GPT-5 mini: $0.00148 per comment.
GPT-5: $0.01033 per comment.

At first glance GPT-5 mini looks affordable. At Syften Pro volume, 500 matches per day is about 15,000 matches per month. That would cost $22.20 per month just for sentiment analysis.

The problem is accuracy. GPT-5 mini is terribly inaccurate for this job. In our tests, compared with the highest-IQ models, it can classify as much as 15% of comments wrong. That is not a rounding error. That is a dashboard lying to you with confidence.

GPT-5 is good enough for many cases, but still makes mistakes. It costs $0.01033 per Reddit comment in our data. At 500 matches per day, that becomes $154.95 per month.

Syften Pro costs about $100 per month. So GPT-5 sentiment analysis alone would cost more than the entire plan revenue.

What about GPT-5.5?

GPT-5.5 is very good. For this kind of work it is close to the point where I would no longer expect many obvious classification mistakes.

It is also more expensive. As of May 2026, OpenAI’s API pricing lists GPT-5.5 at $5 per million input tokens and $30 per million output tokens. The GPT-5 price point we measured against was $1.25 per million input tokens and $10 per million output tokens.

Because sentiment classification is mostly input tokens, GPT-5.5 would likely cost about 3x to 4x as much as GPT-5 for the same workload. Using our GPT-5 cost as the baseline, that puts GPT-5.5 around $0.031 to $0.041 per analyzed Reddit comment.

At 15,000 comments per month, that is roughly $465 to $620 per month for sentiment analysis. On a $100 plan.

That is the real reason proper sentiment analysis is not a checkbox feature.
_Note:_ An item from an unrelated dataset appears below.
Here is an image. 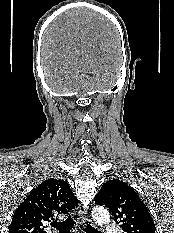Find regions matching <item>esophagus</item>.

The cheap version is wrong. The good version is expensive. The excellent version is absurd as a default feature on normal SaaS pricing.
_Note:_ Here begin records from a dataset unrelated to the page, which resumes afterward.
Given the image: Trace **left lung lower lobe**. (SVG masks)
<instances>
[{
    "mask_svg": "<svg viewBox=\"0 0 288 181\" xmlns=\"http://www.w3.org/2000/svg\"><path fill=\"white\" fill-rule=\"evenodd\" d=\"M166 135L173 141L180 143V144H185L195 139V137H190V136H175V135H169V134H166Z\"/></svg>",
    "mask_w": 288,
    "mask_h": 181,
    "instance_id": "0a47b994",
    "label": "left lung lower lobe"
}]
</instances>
Why I do not expect this to change quickly

Old NLP sentiment analysis is already cheap. Its cost can stay low forever and it will not fix the core problem, because the core problem is not compute. The core problem is that it does not understand the target of the sentiment.

AI does understand the target, but now you are paying for real reasoning over messy human text. Model prices will move over time, but the gap is too large to hand-wave away. Even a large price drop would still make "analyze everything by default" hard to justify for a $100 plan.

More importantly, the moment sentiment quality becomes good enough to trust, people will want more than positive, neutral and negative. They will want purchase intent, competitor sentiment, urgency, topic, feature area, author quality, and whether a reply would help. That pushes you back into expensive custom analysis.

The practical answer

That is why sentiment analysis makes sense as a custom integration, not as a decorative metric. When a customer has a real use case and enough value behind the result, we can build it properly. We specify what brand the sentiment is about. We test it against real examples. We choose a model that is accurate enough for the decision it supports.

That is a very different product from "here is a sentiment chart because charts look nice in screenshots."

Summary

The next time a monitoring tool promises sentiment analysis, ask what it is actually classifying. The whole post? The sentence? The brand? Which brand? What happens when the comment compares two products? What model is doing it? How much does that model cost per mention?

Without good answers, the feature is not measuring sentiment. It is generating random values for pretty charts.